Ketua Laskar TPS, 01 Maupun 02 Jika Curang Bakal Diumbar ke Sosmed

  • Whatsapp
laskar TPS
Adhyaksa Dault bersama alumni Universitas Trisakti 02 dan Garuda Kalibata deklarasikan Laskar TPS. [foto : Inisiatifnews]

Inisiatifnews – Adhyaksa Dault menilai bahwa kecurangan pemilu masih menjadi ancaman tersendiri bagi keberlangsungan pemilu 2019 ini. Maka dari itu ia pun bersama dengan para alumni Universitas Trisakti dan Universitas se-Indonesia membentuk Laskar TPS.

Menurut Adhyaksa Dault yang didapuk menjadi ketua di Laskar TPS itu mengatakan bahwa tugas mereka adalah mengumbar seluruh kecurangan yang terjadi di Pemilu 2019 ke jagat maya atau sosial media. Bahkan ia menegaskan tak peduli jika kecurangan itu dilakukan oleh pihak Prabowo-Sandi maupun Jokowi-Maruf.

Bacaan Lainnya

“Kita sama-sama berpikir bahwa pemilu atau pilpres dan pileg akan sukses kalau dilaksanakan dengan jujur, adil dan luber. Jadi jangan ada kecurangan yang terjadi baik dari pihak manapun juga,” kata Adhyaksa dalam Deklarasi yang digelar di Pulau Dua, Senayan, Jakarta Pusat, Selasa (5/3/2019).

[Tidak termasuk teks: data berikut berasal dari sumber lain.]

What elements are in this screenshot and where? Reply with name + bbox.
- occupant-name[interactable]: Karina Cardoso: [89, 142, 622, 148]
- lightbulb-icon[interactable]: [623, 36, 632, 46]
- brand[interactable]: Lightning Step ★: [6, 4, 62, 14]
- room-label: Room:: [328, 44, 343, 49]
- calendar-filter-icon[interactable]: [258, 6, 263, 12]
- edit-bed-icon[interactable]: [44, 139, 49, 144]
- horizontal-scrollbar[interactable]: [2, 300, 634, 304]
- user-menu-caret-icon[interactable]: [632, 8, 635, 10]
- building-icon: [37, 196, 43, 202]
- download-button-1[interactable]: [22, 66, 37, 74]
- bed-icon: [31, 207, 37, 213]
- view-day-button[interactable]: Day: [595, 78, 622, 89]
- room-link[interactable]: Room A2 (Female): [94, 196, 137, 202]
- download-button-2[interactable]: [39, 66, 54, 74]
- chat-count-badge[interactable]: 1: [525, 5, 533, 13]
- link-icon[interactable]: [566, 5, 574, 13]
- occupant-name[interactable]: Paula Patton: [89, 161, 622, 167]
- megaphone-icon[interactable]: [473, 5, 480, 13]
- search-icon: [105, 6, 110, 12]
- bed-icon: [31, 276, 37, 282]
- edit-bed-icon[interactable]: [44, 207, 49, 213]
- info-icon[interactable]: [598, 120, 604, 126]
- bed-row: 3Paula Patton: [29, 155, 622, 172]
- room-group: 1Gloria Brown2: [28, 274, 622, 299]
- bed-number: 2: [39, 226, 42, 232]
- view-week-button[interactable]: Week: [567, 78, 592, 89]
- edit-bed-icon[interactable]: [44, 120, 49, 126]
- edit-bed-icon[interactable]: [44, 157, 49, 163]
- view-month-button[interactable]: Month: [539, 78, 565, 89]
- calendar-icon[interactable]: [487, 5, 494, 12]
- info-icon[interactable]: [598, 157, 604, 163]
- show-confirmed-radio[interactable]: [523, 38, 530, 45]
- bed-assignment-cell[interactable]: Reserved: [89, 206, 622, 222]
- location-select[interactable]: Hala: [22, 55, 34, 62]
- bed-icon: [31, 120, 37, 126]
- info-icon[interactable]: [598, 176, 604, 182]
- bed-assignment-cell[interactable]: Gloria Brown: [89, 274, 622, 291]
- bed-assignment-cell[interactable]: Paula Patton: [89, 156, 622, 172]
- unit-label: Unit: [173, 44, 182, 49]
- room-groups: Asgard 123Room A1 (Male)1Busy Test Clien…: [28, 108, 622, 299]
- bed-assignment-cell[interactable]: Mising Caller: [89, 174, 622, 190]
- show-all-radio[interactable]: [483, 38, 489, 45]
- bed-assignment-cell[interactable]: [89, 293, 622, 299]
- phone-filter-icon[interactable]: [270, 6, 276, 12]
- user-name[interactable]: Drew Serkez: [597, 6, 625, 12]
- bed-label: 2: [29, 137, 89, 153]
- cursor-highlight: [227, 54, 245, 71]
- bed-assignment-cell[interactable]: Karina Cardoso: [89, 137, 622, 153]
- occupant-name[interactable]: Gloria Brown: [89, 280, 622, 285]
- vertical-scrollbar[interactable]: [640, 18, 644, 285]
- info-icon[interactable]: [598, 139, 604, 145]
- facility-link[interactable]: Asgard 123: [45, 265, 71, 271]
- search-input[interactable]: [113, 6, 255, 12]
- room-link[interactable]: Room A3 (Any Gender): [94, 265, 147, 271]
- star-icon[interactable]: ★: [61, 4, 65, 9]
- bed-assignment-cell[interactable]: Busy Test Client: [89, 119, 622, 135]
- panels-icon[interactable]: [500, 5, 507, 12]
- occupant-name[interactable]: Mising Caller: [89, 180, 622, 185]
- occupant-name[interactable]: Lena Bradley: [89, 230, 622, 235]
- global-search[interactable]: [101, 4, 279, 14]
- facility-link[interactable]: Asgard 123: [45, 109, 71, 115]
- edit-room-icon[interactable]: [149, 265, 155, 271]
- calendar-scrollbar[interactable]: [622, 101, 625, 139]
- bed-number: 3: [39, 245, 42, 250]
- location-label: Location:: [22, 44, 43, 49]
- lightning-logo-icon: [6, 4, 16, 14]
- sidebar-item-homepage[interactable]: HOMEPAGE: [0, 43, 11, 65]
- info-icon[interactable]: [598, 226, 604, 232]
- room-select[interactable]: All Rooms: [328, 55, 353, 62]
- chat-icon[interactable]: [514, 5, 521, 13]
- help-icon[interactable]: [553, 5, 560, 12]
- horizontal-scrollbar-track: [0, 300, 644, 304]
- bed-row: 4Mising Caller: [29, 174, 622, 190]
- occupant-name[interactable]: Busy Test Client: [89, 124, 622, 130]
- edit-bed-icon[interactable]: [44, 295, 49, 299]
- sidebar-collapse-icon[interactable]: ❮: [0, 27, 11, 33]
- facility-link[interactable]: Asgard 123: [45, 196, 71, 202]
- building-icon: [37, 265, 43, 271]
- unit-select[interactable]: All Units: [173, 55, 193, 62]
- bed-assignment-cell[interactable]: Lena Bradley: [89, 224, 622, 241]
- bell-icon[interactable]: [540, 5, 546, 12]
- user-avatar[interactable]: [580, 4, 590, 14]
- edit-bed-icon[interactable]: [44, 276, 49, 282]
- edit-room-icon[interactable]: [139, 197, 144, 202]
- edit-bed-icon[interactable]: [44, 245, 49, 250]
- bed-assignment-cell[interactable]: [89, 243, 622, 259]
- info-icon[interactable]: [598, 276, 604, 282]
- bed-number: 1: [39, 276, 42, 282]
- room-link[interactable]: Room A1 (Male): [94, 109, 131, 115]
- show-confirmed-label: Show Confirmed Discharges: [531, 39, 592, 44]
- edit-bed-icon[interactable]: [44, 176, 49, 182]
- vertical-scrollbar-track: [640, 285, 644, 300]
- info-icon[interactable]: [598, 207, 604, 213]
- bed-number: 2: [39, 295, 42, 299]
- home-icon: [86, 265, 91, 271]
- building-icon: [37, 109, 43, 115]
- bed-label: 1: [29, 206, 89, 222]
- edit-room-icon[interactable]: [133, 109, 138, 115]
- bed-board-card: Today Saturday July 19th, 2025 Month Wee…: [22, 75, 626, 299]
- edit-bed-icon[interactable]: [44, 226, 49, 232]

Bagi Adhyaksa, kecurangan adalah sumber kekacauan dan bisa berpotensi terpecahnya persatuan dan kesatuan bangsa Indonesia. Dan potensi buruk inilah yang dikatakan mantan Menteri Pemuda dan Olahraga (Menpora) itu menjadi kekhawatiran tersendiri.

“Kalau ada kecurangan dan masif maka akan ada kekacauan dan ini yang kita khawatirkan,” ujarnya.

Maka dari itu siapapun yang terpilih menjadi Presiden dan Wakil Presiden dalam Pilpres 2019 nanti, Adhyaksa ingin agar kemenangan yang diraih adalah kemenangan yang dihasilkan dari pemilu yang jujur dan adil tanpa adanya kecurangan.

“Jadi siapapun yang menang kita ikhlas asal berdasarkan jurdil, langsur dan bebas rahasia serta tanpa hoaks,” tegasnya.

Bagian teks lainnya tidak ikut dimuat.